Una voz entre el ruido
Vamos por partes, que es como se desarman los relojes y se entienden los libros. Este Carlos Jesús León Río, cubano-español de veintitrés años, violonchelista y poeta, nos llega con «Me lo dijeron unas voces» bajo el brazo de Editorial Poesía eres tú —ya el nombre de la editorial sugiere cierta vocación comercial que no viene al caso juzgar—, y lo hace con esa mezcla de arrogancia e inseguridad que caracteriza a quien tiene algo que decir pero aún no sabe bien cómo decirlo.
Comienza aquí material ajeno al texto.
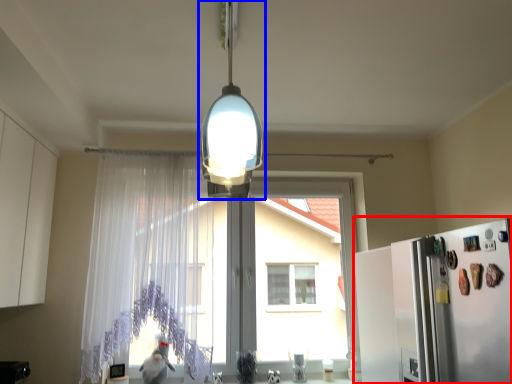 Question: Which of the following is the farthest to the observer, fridge (highlighted by a red box) or lamp (highlighted by a blue box)?

Choices:
 (A) fridge
 (B) lamp

Answer: (A) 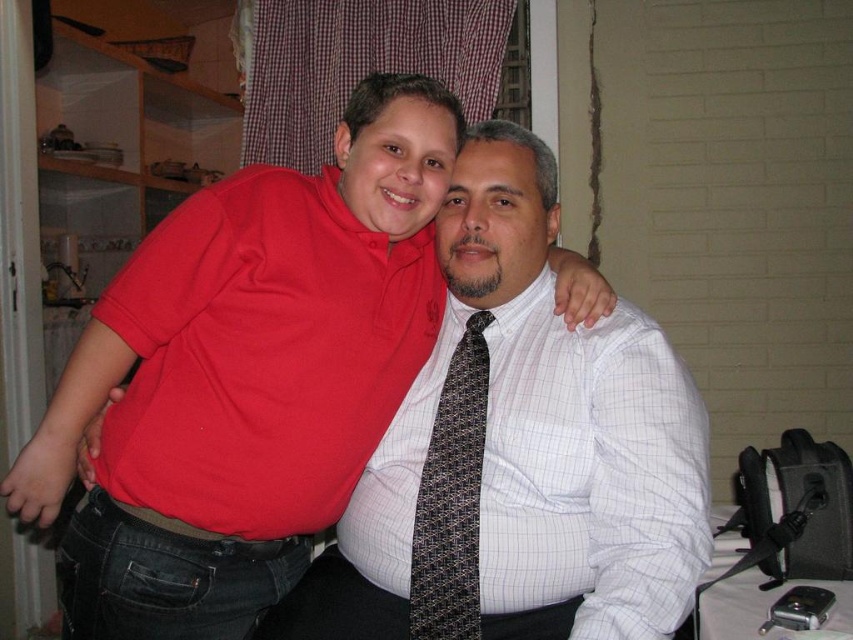 Is matte white shirt at center to the left of black textured tie at center from the viewer's perspective?

Yes, matte white shirt at center is to the left of black textured tie at center.

Can you confirm if matte white shirt at center is positioned above black textured tie at center?

Yes.

Is point (184, 554) more distant than point (421, 486)?

No, (184, 554) is closer to viewer.

Locate an element on the screen. The image size is (853, 640). matte white shirt at center is located at coordinates (247, 376).

Can you confirm if white checkered dress shirt at center is wider than black textured tie at center?

Yes.

Who is positioned more to the left, white checkered dress shirt at center or black textured tie at center?

From the viewer's perspective, black textured tie at center appears more on the left side.

Is point (656, 634) positioned after point (462, 572)?

That is False.

What are the coordinates of `white checkered dress shirt at center` in the screenshot? It's located at (590, 472).

Does matte white shirt at center appear over white checkered dress shirt at center?

Indeed, matte white shirt at center is positioned over white checkered dress shirt at center.

Does matte white shirt at center have a smaller size compared to white checkered dress shirt at center?

Incorrect, matte white shirt at center is not smaller in size than white checkered dress shirt at center.

Who is more forward, (192, 252) or (534, 570)?

Positioned in front is point (534, 570).

Where is `matte white shirt at center`? Image resolution: width=853 pixels, height=640 pixels. matte white shirt at center is located at coordinates (247, 376). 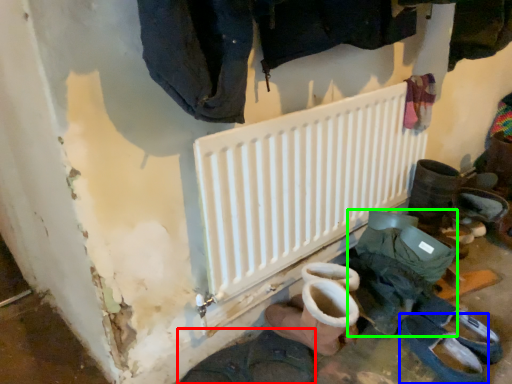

No se engañen: no estamos ante un genio precoz ni ante un farsante adolescente. León Río pertenece a esa estirpe intermedia, más honesta que la primera y más valiosa que la segunda: la de los poetas que escriben porque no les queda más remedio, porque algo se les mueve dentro y necesita salir, aunque sea a tropezones. Y vaya que lo hace a tropezones, pero con una música de fondo que delata formación clásica y, sobre todo, oído.
El poemario se estructura en cinco capítulos —»movimientos» los llamaría yo, dada la formación musical del autor— que van del amor cortés adolescente hasta la maduración sentimental. Un bildungsroman en verso libre, digamos, aunque León Río jamás renuncia del todo a la métrica tradicional. Ahí está su primer acierto: saber que la innovación no consiste en tirar por la borda todo lo anterior, sino en hacerlo propio sin que se note el esfuerzo.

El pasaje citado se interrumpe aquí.